しかしともあれ、それのおかげで俺のところまで訊きに来る女は大幅に減ったし、それでも来る奴はすべてA子たちの方へたらい回しにできたから随分楽にはなった。しつこく訊いてくる奴がいれば、また理不尽な演説を繰り広げてもよかったが、結局そんな奴は現れずに六時間目のロングホームルームを迎えた。
「それでは今日のロングホームルームを使って、文化祭の出し物を決めたいと思います。文化祭実行委員の人、お願いします」担任の有野先生はそれだけ言って、教室の隅に置かれたパイプ椅子に腰をかけた。
文化祭…そういえば、もうそんな時期か。いかん、いかん、忘れていた。
俺はぼんやりしていた意識をしっかり覚醒させた。
普通に考えれば俺みたいな友達の一人もいない本格的ぼっち(まあ、今は話しかけてくる女が無数にいるが)には、学校の行事など無縁の最たるものである。
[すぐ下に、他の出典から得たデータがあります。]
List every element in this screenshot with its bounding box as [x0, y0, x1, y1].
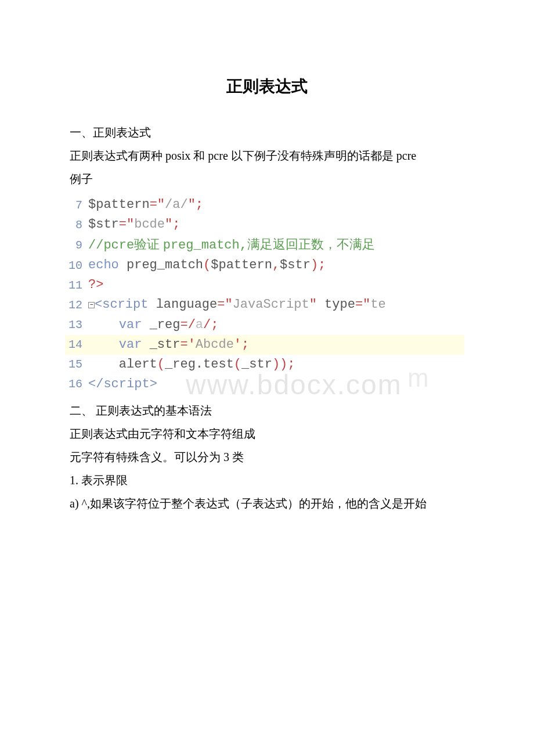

だがしかし、俺にとって学校行事は通常の何倍もの活力を必要とするのだ。それは何故かというと、こうした学校行事ほど決まり切った空気や雰囲気、そして見えない壁が張り巡らされるイベントは他にないからである。それはつまり俺にとって一年で最大の戦場であるということだ。ここで本気を出さなくていつ本気を出すというのだろうか。
力を合わせて目一杯頑張ろうという方針にしても、とにかく楽しくやろうという方針にしても、面倒だから適当に済ませようという方針にしても、青春を謳歌する気満々の空気は完膚なきまでにこれをぶっ壊し、嫌がる奴らは片っ端から重労働するようにしなくてはならない。誰の思い通りにもならないという俺の思い通りの文化祭をこそ目指さねばならない。
とにかく徹底的に木っ端微塵に粉々に四分五裂に空気をぶち壊す。破壊する。八つ裂きにする。このクラスのは必ず。そしてできれば他のクラスのも。覚悟しろ、この空気醸成機どもがっ。
俺が気合を入れていると、前には文化祭実行委員の女1と女2が出てきていた。女1、女2というのは、何も名前を覚えていないわけではない。女川一香→女一→女1というのと、恩名二恵→おんな二→女2というだけの話である。いずれも俺の人生においてはモブキャラ中のモブキャラでそのあだ名がちょうどいいくらいだ。ただ、女2の方は高一の時にクラスが一緒だったので俺がどれだけ学校行事を荒らすのか予想できているようで、すでに表情が暗い。たとえ、俺に好意を持っているにしても、教室が荒れるのは不安らしい。荒れることが分かっていながら実行委員をやっているのは、恐らく女1との交友関係から仕方なく、というところだろう。なんと自分の無い奴だ。そうやって自分の意思を大事にしないからそういう嫌な目に遭うのだ。せいぜい安易に友人に合わせようとする自分の軟弱な思考を呪うがいい。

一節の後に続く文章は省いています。